Set down exactly the lines below, from the one containing "Wellington, Wellington, New" through the final line, and include no others.

Material to process section start

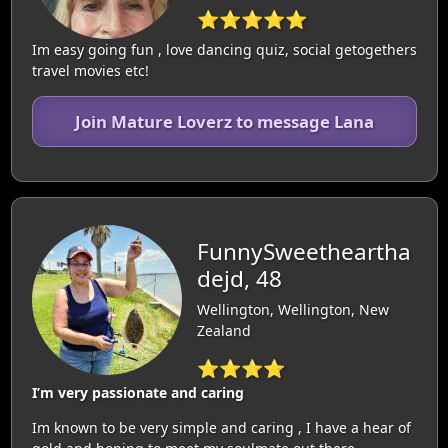
⭐⭐⭐⭐⭐
Im easy going fun , love dancing quiz, social getogethers
travel movies etc!
Join Mature Loverz to message Lana
FunnySweetheartha
dejd, 48
Wellington, Wellington, New
Zealand
⭐⭐⭐⭐
I’m very passionate and caring
Im known to be very simple and caring , I have a hear of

Material to process section end

__Finished exercise__
Wellington, Wellington, New
Zealand
⭐⭐⭐⭐
I’m very passionate and caring
Im known to be very simple and caring , I have a hear of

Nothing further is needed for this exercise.